== INSTRUCTIONS TO FOLLOW ==
For this exercise, repeat every line of the material exactly.

== DATASET EXTRACT ==
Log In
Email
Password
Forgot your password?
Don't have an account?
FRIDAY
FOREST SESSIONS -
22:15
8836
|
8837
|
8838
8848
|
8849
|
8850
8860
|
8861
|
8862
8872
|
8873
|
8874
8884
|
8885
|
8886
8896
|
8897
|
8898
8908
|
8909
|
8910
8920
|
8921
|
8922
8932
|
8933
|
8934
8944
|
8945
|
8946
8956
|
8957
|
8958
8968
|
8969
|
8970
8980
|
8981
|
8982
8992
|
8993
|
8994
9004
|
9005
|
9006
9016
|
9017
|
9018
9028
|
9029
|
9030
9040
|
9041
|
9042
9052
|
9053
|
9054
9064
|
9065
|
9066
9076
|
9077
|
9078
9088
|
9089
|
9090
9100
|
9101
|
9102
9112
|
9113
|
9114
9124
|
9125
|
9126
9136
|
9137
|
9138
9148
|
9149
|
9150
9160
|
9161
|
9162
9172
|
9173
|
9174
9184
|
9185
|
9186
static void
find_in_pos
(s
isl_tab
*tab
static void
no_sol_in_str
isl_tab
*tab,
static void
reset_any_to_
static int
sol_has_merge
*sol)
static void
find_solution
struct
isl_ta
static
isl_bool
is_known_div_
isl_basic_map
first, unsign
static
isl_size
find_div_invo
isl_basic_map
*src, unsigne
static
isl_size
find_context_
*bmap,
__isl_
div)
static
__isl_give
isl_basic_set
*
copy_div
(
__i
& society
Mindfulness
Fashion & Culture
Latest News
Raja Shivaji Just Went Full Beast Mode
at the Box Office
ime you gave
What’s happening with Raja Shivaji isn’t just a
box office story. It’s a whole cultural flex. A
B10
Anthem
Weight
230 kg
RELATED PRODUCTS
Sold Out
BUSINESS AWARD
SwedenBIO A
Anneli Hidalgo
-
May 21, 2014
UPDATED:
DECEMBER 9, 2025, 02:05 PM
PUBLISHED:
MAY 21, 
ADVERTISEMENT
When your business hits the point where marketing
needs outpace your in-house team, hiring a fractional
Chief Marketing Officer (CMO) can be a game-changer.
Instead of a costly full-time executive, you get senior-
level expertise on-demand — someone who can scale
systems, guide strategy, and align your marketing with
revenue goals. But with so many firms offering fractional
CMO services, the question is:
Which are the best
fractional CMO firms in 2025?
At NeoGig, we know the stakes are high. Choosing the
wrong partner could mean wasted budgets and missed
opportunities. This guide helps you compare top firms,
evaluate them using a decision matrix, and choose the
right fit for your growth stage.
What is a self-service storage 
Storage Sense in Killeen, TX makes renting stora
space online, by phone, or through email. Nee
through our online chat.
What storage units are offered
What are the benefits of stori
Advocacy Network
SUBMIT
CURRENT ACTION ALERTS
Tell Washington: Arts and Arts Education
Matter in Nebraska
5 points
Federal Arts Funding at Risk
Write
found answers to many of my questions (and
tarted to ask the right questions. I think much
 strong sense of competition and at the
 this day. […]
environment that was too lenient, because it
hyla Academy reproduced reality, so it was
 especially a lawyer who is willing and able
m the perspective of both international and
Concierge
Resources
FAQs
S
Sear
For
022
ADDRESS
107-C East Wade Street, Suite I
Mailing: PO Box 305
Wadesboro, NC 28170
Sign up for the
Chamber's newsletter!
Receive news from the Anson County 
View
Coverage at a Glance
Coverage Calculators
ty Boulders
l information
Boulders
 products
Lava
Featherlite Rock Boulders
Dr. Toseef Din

== TASK SOLUTION ==
Log In
Email
Password
Forgot your password?
Don't have an account?
FRIDAY
FOREST SESSIONS -
22:15
8836
|
8837
|
8838
8848
|
8849
|
8850
8860
|
8861
|
8862
8872
|
8873
|
8874
8884
|
8885
|
8886
8896
|
8897
|
8898
8908
|
8909
|
8910
8920
|
8921
|
8922
8932
|
8933
|
8934
8944
|
8945
|
8946
8956
|
8957
|
8958
8968
|
8969
|
8970
8980
|
8981
|
8982
8992
|
8993
|
8994
9004
|
9005
|
9006
9016
|
9017
|
9018
9028
|
9029
|
9030
9040
|
9041
|
9042
9052
|
9053
|
9054
9064
|
9065
|
9066
9076
|
9077
|
9078
9088
|
9089
|
9090
9100
|
9101
|
9102
9112
|
9113
|
9114
9124
|
9125
|
9126
9136
|
9137
|
9138
9148
|
9149
|
9150
9160
|
9161
|
9162
9172
|
9173
|
9174
9184
|
9185
|
9186
static void
find_in_pos
(s
isl_tab
*tab
static void
no_sol_in_str
isl_tab
*tab,
static void
reset_any_to_
static int
sol_has_merge
*sol)
static void
find_solution
struct
isl_ta
static
isl_bool
is_known_div_
isl_basic_map
first, unsign
static
isl_size
find_div_invo
isl_basic_map
*src, unsigne
static
isl_size
find_context_
*bmap,
__isl_
div)
static
__isl_give
isl_basic_set
*
copy_div
(
__i
& society
Mindfulness
Fashion & Culture
Latest News
Raja Shivaji Just Went Full Beast Mode
at the Box Office
ime you gave
What’s happening with Raja Shivaji isn’t just a
box office story. It’s a whole cultural flex. A
B10
Anthem
Weight
230 kg
RELATED PRODUCTS
Sold Out
BUSINESS AWARD
SwedenBIO A
Anneli Hidalgo
-
May 21, 2014
UPDATED:
DECEMBER 9, 2025, 02:05 PM
PUBLISHED:
MAY 21, 
ADVERTISEMENT
When your business hits the point where marketing
needs outpace your in-house team, hiring a fractional
Chief Marketing Officer (CMO) can be a game-changer.
Instead of a costly full-time executive, you get senior-
level expertise on-demand — someone who can scale
systems, guide strategy, and align your marketing with
revenue goals. But with so many firms offering fractional
CMO services, the question is:
Which are the best
fractional CMO firms in 2025?
At NeoGig, we know the stakes are high. Choosing the
wrong partner could mean wasted budgets and missed
opportunities. This guide helps you compare top firms,
evaluate them using a decision matrix, and choose the
right fit for your growth stage.
What is a self-service storage 
Storage Sense in Killeen, TX makes renting stora
space online, by phone, or through email. Nee
through our online chat.
What storage units are offered
What are the benefits of stori
Advocacy Network
SUBMIT
CURRENT ACTION ALERTS
Tell Washington: Arts and Arts Education
Matter in Nebraska
5 points
Federal Arts Funding at Risk
Write
found answers to many of my questions (and
tarted to ask the right questions. I think much
 strong sense of competition and at the
 this day. […]
environment that was too lenient, because it
hyla Academy reproduced reality, so it was
 especially a lawyer who is willing and able
m the perspective of both international and
Concierge
Resources
FAQs
S
Sear
For
022
ADDRESS
107-C East Wade Street, Suite I
Mailing: PO Box 305
Wadesboro, NC 28170
Sign up for the
Chamber's newsletter!
Receive news from the Anson County 
View
Coverage at a Glance
Coverage Calculators
ty Boulders
l information
Boulders
 products
Lava
Featherlite Rock Boulders
Dr. Toseef Din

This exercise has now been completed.